Exercise: After locating the line with "HELP HOUSING" in the data that follows, return it and every later line exactly, up to and including the line with "Regional Approaches to".

*** Provided records ***

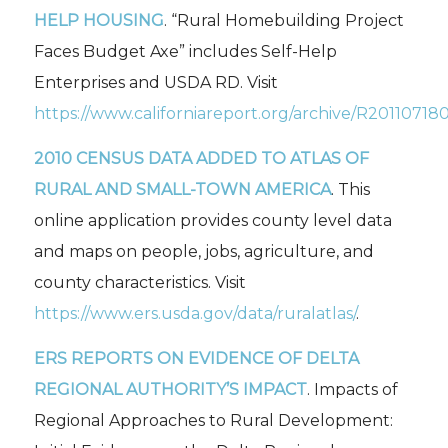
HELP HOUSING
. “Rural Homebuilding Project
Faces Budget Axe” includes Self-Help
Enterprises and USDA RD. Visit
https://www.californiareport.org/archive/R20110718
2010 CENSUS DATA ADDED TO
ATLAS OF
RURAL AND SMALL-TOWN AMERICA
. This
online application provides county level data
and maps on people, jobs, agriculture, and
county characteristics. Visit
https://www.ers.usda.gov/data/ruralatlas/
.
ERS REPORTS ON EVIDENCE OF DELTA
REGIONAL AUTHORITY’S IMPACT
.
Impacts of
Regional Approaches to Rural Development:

*** End of Provided records ***
*** Provided records ***

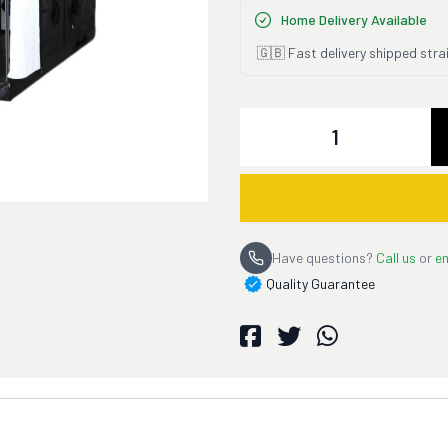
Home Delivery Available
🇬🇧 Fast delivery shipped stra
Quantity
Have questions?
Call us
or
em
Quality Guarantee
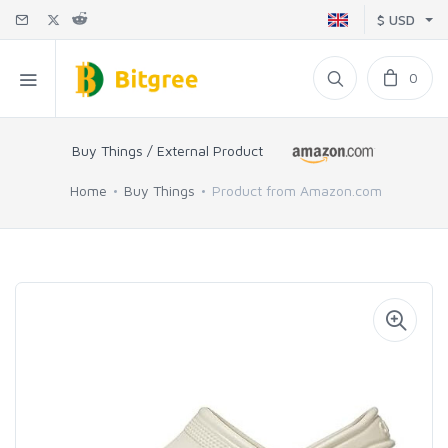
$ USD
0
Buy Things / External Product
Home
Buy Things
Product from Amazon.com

*** End of Provided records ***

Answer for the task:
HELP HOUSING
. “Rural Homebuilding Project
Faces Budget Axe” includes Self-Help
Enterprises and USDA RD. Visit
https://www.californiareport.org/archive/R20110718
2010 CENSUS DATA ADDED TO
ATLAS OF
RURAL AND SMALL-TOWN AMERICA
. This
online application provides county level data
and maps on people, jobs, agriculture, and
county characteristics. Visit
https://www.ers.usda.gov/data/ruralatlas/
.
ERS REPORTS ON EVIDENCE OF DELTA
REGIONAL AUTHORITY’S IMPACT
.
Impacts of
Regional Approaches to Rural Development:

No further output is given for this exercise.